# Brief
What follows is a set of records. Repeat every one of them exactly.

# Input data

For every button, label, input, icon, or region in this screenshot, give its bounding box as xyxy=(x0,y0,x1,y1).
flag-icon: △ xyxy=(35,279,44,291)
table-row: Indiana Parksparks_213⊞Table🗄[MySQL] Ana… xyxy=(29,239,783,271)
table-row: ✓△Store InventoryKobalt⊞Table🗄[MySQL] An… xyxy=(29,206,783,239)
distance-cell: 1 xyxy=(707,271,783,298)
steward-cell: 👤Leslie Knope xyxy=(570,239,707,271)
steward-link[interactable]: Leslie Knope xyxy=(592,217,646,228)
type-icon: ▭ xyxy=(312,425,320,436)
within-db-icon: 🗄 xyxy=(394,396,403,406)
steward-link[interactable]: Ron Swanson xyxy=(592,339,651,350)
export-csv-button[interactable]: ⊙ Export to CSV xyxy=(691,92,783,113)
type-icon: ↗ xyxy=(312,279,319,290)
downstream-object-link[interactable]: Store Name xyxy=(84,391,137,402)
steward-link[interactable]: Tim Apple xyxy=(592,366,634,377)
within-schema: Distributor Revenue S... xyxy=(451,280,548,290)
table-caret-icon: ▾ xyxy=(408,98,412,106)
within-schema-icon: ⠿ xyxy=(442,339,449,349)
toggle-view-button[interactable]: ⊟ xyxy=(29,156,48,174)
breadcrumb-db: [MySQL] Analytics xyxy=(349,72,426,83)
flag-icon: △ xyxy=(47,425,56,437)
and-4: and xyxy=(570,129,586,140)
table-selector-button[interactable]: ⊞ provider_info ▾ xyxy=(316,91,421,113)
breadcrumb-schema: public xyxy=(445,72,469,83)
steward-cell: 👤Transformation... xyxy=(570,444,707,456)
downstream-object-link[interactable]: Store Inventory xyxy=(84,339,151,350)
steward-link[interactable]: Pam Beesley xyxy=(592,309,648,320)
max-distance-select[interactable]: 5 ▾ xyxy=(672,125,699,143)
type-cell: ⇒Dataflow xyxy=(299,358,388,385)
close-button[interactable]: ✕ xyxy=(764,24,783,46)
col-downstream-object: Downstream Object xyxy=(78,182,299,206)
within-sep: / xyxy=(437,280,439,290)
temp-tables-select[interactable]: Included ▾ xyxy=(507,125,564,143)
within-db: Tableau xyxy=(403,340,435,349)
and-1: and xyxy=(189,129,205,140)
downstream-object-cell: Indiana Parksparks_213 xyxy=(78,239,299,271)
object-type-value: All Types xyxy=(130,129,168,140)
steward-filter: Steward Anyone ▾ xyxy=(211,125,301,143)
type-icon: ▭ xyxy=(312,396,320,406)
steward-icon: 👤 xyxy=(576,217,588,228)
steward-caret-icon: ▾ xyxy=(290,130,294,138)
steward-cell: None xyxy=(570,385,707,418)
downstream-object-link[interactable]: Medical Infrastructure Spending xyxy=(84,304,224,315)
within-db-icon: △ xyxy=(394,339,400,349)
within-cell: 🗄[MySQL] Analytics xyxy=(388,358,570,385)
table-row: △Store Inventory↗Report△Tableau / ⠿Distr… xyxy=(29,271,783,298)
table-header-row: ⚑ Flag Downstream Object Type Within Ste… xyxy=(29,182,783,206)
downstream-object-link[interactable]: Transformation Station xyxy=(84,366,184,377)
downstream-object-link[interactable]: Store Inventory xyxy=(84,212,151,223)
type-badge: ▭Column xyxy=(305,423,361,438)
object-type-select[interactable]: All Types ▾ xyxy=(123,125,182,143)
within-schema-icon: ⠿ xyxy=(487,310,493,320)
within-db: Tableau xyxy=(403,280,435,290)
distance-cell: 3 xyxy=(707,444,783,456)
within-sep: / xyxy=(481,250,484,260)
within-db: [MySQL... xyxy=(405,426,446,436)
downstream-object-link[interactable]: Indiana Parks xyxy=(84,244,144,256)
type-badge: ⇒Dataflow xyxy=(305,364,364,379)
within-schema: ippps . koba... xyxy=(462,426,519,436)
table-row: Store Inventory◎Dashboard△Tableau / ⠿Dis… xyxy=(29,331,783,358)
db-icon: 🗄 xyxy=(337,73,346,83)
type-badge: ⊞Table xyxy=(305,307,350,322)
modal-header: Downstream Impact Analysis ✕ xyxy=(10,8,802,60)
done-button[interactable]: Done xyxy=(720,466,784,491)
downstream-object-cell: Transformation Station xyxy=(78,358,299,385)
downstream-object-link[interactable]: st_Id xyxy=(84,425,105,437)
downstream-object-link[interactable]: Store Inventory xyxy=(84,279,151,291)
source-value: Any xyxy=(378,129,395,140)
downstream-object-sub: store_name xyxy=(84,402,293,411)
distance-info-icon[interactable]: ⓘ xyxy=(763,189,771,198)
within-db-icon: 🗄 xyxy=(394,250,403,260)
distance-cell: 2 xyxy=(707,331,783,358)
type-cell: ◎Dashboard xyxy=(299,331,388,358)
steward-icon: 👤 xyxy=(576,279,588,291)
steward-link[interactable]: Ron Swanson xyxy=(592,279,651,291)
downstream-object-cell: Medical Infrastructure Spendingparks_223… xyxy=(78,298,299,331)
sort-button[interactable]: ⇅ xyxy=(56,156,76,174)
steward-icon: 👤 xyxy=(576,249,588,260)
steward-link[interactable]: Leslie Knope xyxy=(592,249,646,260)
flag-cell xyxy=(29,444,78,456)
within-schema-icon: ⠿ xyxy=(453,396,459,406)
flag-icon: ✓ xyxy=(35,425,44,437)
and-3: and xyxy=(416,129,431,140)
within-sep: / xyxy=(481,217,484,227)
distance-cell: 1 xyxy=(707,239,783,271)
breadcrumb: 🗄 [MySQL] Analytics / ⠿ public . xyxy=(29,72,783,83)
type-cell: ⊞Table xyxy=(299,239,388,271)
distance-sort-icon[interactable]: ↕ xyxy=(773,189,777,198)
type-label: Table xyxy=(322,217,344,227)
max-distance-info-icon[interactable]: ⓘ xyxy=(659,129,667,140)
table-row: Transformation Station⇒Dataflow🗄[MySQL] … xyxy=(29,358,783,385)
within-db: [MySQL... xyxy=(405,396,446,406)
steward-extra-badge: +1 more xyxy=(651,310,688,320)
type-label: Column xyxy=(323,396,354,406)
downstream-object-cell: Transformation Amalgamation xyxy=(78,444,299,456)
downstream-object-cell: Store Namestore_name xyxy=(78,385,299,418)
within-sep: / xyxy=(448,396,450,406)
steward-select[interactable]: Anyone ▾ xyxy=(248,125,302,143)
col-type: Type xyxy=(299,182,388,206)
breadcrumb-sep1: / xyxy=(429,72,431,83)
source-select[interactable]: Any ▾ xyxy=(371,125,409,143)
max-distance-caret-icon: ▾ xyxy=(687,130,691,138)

# Result of this exercise
For every button, label, input, icon, or region in this screenshot, give its bounding box as xyxy=(x0,y0,x1,y1).
flag-icon: △ xyxy=(35,279,44,291)
table-row: Indiana Parksparks_213⊞Table🗄[MySQL] Ana… xyxy=(29,239,783,271)
table-row: ✓△Store InventoryKobalt⊞Table🗄[MySQL] An… xyxy=(29,206,783,239)
distance-cell: 1 xyxy=(707,271,783,298)
steward-cell: 👤Leslie Knope xyxy=(570,239,707,271)
steward-link[interactable]: Leslie Knope xyxy=(592,217,646,228)
type-icon: ▭ xyxy=(312,425,320,436)
within-db-icon: 🗄 xyxy=(394,396,403,406)
steward-link[interactable]: Ron Swanson xyxy=(592,339,651,350)
export-csv-button[interactable]: ⊙ Export to CSV xyxy=(691,92,783,113)
type-icon: ↗ xyxy=(312,279,319,290)
downstream-object-link[interactable]: Store Name xyxy=(84,391,137,402)
steward-link[interactable]: Tim Apple xyxy=(592,366,634,377)
within-schema: Distributor Revenue S... xyxy=(451,280,548,290)
table-caret-icon: ▾ xyxy=(408,98,412,106)
within-schema-icon: ⠿ xyxy=(442,339,449,349)
toggle-view-button[interactable]: ⊟ xyxy=(29,156,48,174)
breadcrumb-db: [MySQL] Analytics xyxy=(349,72,426,83)
flag-icon: △ xyxy=(47,425,56,437)
and-4: and xyxy=(570,129,586,140)
table-selector-button[interactable]: ⊞ provider_info ▾ xyxy=(316,91,421,113)
breadcrumb-schema: public xyxy=(445,72,469,83)
steward-cell: 👤Transformation... xyxy=(570,444,707,456)
downstream-object-link[interactable]: Store Inventory xyxy=(84,339,151,350)
steward-link[interactable]: Pam Beesley xyxy=(592,309,648,320)
max-distance-select[interactable]: 5 ▾ xyxy=(672,125,699,143)
type-cell: ⇒Dataflow xyxy=(299,358,388,385)
close-button[interactable]: ✕ xyxy=(764,24,783,46)
col-downstream-object: Downstream Object xyxy=(78,182,299,206)
within-sep: / xyxy=(437,280,439,290)
temp-tables-select[interactable]: Included ▾ xyxy=(507,125,564,143)
within-db: Tableau xyxy=(403,340,435,349)
and-1: and xyxy=(189,129,205,140)
downstream-object-cell: Indiana Parksparks_213 xyxy=(78,239,299,271)
object-type-value: All Types xyxy=(130,129,168,140)
steward-filter: Steward Anyone ▾ xyxy=(211,125,301,143)
type-icon: ▭ xyxy=(312,396,320,406)
steward-icon: 👤 xyxy=(576,217,588,228)
steward-caret-icon: ▾ xyxy=(290,130,294,138)
steward-cell: None xyxy=(570,385,707,418)
downstream-object-link[interactable]: Medical Infrastructure Spending xyxy=(84,304,224,315)
within-db-icon: △ xyxy=(394,339,400,349)
within-cell: 🗄[MySQL] Analytics xyxy=(388,358,570,385)
table-row: △Store Inventory↗Report△Tableau / ⠿Distr… xyxy=(29,271,783,298)
table-header-row: ⚑ Flag Downstream Object Type Within Ste… xyxy=(29,182,783,206)
downstream-object-link[interactable]: Transformation Station xyxy=(84,366,184,377)
downstream-object-link[interactable]: Store Inventory xyxy=(84,212,151,223)
type-badge: ▭Column xyxy=(305,423,361,438)
object-type-select[interactable]: All Types ▾ xyxy=(123,125,182,143)
within-schema-icon: ⠿ xyxy=(487,310,493,320)
within-db: Tableau xyxy=(403,280,435,290)
distance-cell: 3 xyxy=(707,444,783,456)
within-sep: / xyxy=(481,250,484,260)
within-db: [MySQL... xyxy=(405,426,446,436)
downstream-object-link[interactable]: Indiana Parks xyxy=(84,244,144,256)
type-badge: ⇒Dataflow xyxy=(305,364,364,379)
within-schema: ippps . koba... xyxy=(462,426,519,436)
table-row: Store Inventory◎Dashboard△Tableau / ⠿Dis… xyxy=(29,331,783,358)
db-icon: 🗄 xyxy=(337,73,346,83)
type-badge: ⊞Table xyxy=(305,307,350,322)
modal-header: Downstream Impact Analysis ✕ xyxy=(10,8,802,60)
done-button[interactable]: Done xyxy=(720,466,784,491)
downstream-object-cell: Transformation Station xyxy=(78,358,299,385)
downstream-object-link[interactable]: st_Id xyxy=(84,425,105,437)
downstream-object-link[interactable]: Store Inventory xyxy=(84,279,151,291)
source-value: Any xyxy=(378,129,395,140)
downstream-object-sub: store_name xyxy=(84,402,293,411)
distance-info-icon[interactable]: ⓘ xyxy=(763,189,771,198)
within-db-icon: 🗄 xyxy=(394,250,403,260)
distance-cell: 2 xyxy=(707,331,783,358)
type-cell: ◎Dashboard xyxy=(299,331,388,358)
steward-icon: 👤 xyxy=(576,279,588,291)
steward-link[interactable]: Ron Swanson xyxy=(592,279,651,291)
downstream-object-cell: Medical Infrastructure Spendingparks_223… xyxy=(78,298,299,331)
sort-button[interactable]: ⇅ xyxy=(56,156,76,174)
steward-icon: 👤 xyxy=(576,249,588,260)
steward-link[interactable]: Leslie Knope xyxy=(592,249,646,260)
flag-cell xyxy=(29,444,78,456)
within-schema-icon: ⠿ xyxy=(453,396,459,406)
flag-icon: ✓ xyxy=(35,425,44,437)
and-3: and xyxy=(416,129,431,140)
within-sep: / xyxy=(481,217,484,227)
distance-cell: 1 xyxy=(707,239,783,271)
breadcrumb: 🗄 [MySQL] Analytics / ⠿ public . xyxy=(29,72,783,83)
type-cell: ⊞Table xyxy=(299,239,388,271)
distance-sort-icon[interactable]: ↕ xyxy=(773,189,777,198)
type-label: Table xyxy=(322,217,344,227)
max-distance-info-icon[interactable]: ⓘ xyxy=(659,129,667,140)
table-row: Transformation Station⇒Dataflow🗄[MySQL] … xyxy=(29,358,783,385)
within-db: [MySQL... xyxy=(405,396,446,406)
steward-extra-badge: +1 more xyxy=(651,310,688,320)
type-label: Column xyxy=(323,396,354,406)
downstream-object-cell: Transformation Amalgamation xyxy=(78,444,299,456)
downstream-object-cell: Store Namestore_name xyxy=(78,385,299,418)
within-sep: / xyxy=(448,396,450,406)
steward-select[interactable]: Anyone ▾ xyxy=(248,125,302,143)
col-type: Type xyxy=(299,182,388,206)
breadcrumb-sep1: / xyxy=(429,72,431,83)
source-select[interactable]: Any ▾ xyxy=(371,125,409,143)
max-distance-caret-icon: ▾ xyxy=(687,130,691,138)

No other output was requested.